» **Work to complete**
Print the records exactly as written, and let no picture into the answer.

======

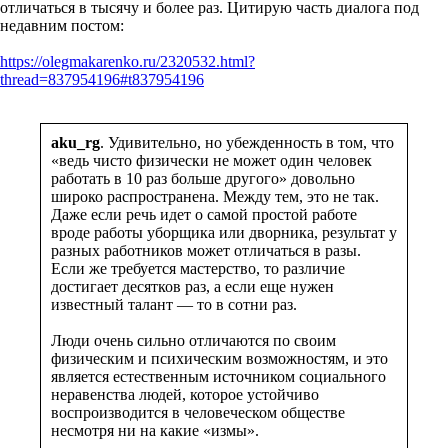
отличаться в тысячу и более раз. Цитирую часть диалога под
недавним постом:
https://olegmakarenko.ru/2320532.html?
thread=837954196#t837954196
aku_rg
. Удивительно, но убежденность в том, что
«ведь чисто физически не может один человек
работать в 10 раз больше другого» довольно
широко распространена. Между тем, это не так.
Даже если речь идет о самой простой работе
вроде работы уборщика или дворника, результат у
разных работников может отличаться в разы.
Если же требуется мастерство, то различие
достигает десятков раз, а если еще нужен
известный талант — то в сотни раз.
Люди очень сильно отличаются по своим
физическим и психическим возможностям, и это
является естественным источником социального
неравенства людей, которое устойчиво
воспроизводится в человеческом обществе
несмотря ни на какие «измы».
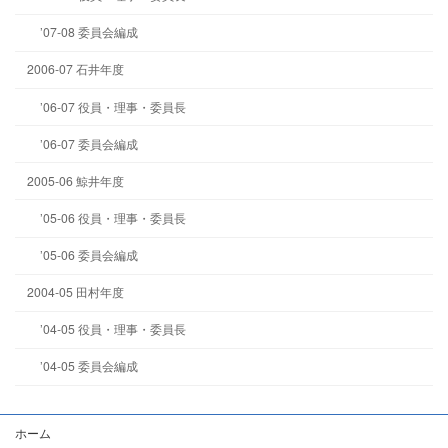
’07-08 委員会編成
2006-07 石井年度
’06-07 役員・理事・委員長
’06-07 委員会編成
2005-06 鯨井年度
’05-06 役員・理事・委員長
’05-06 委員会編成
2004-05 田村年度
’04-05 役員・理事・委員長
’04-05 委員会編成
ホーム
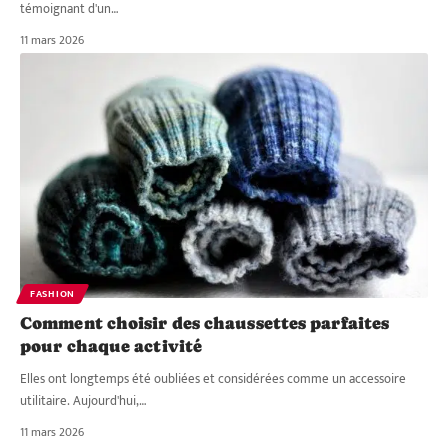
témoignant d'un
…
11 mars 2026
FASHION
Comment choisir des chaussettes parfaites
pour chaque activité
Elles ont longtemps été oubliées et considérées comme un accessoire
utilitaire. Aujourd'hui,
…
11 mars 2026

======

» **Written solution**
отличаться в тысячу и более раз. Цитирую часть диалога под
недавним постом:
https://olegmakarenko.ru/2320532.html?
thread=837954196#t837954196
aku_rg
. Удивительно, но убежденность в том, что
«ведь чисто физически не может один человек
работать в 10 раз больше другого» довольно
широко распространена. Между тем, это не так.
Даже если речь идет о самой простой работе
вроде работы уборщика или дворника, результат у
разных работников может отличаться в разы.
Если же требуется мастерство, то различие
достигает десятков раз, а если еще нужен
известный талант — то в сотни раз.
Люди очень сильно отличаются по своим
физическим и психическим возможностям, и это
является естественным источником социального
неравенства людей, которое устойчиво
воспроизводится в человеческом обществе
несмотря ни на какие «измы».
’07-08 委員会編成
2006-07 石井年度
’06-07 役員・理事・委員長
’06-07 委員会編成
2005-06 鯨井年度
’05-06 役員・理事・委員長
’05-06 委員会編成
2004-05 田村年度
’04-05 役員・理事・委員長
’04-05 委員会編成
ホーム
témoignant d'un
…
11 mars 2026
FASHION
Comment choisir des chaussettes parfaites
pour chaque activité
Elles ont longtemps été oubliées et considérées comme un accessoire
utilitaire. Aujourd'hui,
…
11 mars 2026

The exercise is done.